Every line of the material below should be output exactly as written, with the images skipped.

§ **THE DATA**
BEGIN

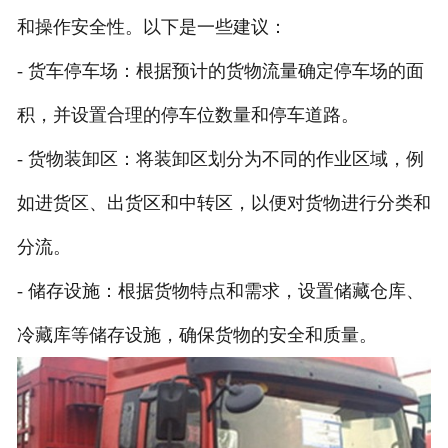
和操作安全性。以下是一些建议：
- 货车停车场：根据预计的货物流量确定停车场的面
积，并设置合理的停车位数量和停车道路。
- 货物装卸区：将装卸区划分为不同的作业区域，例
如进货区、出货区和中转区，以便对货物进行分类和
分流。
- 储存设施：根据货物特点和需求，设置储藏仓库、
冷藏库等储存设施，确保货物的安全和质量。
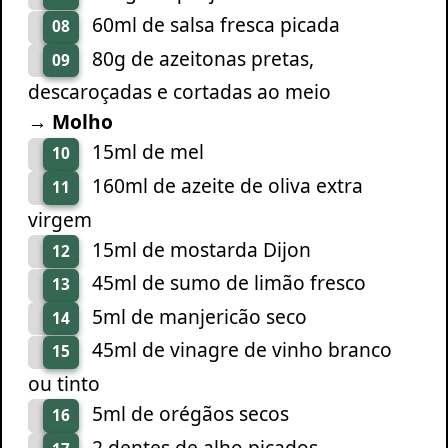
60ml de salsa fresca picada
08
80g de azeitonas pretas,
09
descaroçadas e cortadas ao meio
→ Molho
15ml de mel
10
160ml de azeite de oliva extra
11
virgem
15ml de mostarda Dijon
12
45ml de sumo de limão fresco
13
5ml de manjericão seco
14
45ml de vinagre de vinho branco
15
ou tinto
5ml de orégãos secos
16
2 dentes de alho picados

END

§ **EXERCISE SOLUTION**
和操作安全性。以下是一些建议：
- 货车停车场：根据预计的货物流量确定停车场的面
积，并设置合理的停车位数量和停车道路。
- 货物装卸区：将装卸区划分为不同的作业区域，例
如进货区、出货区和中转区，以便对货物进行分类和
分流。
- 储存设施：根据货物特点和需求，设置储藏仓库、
冷藏库等储存设施，确保货物的安全和质量。
60ml de salsa fresca picada
08
80g de azeitonas pretas,
09
descaroçadas e cortadas ao meio
→ Molho
15ml de mel
10
160ml de azeite de oliva extra
11
virgem
15ml de mostarda Dijon
12
45ml de sumo de limão fresco
13
5ml de manjericão seco
14
45ml de vinagre de vinho branco
15
ou tinto
5ml de orégãos secos
16
2 dentes de alho picados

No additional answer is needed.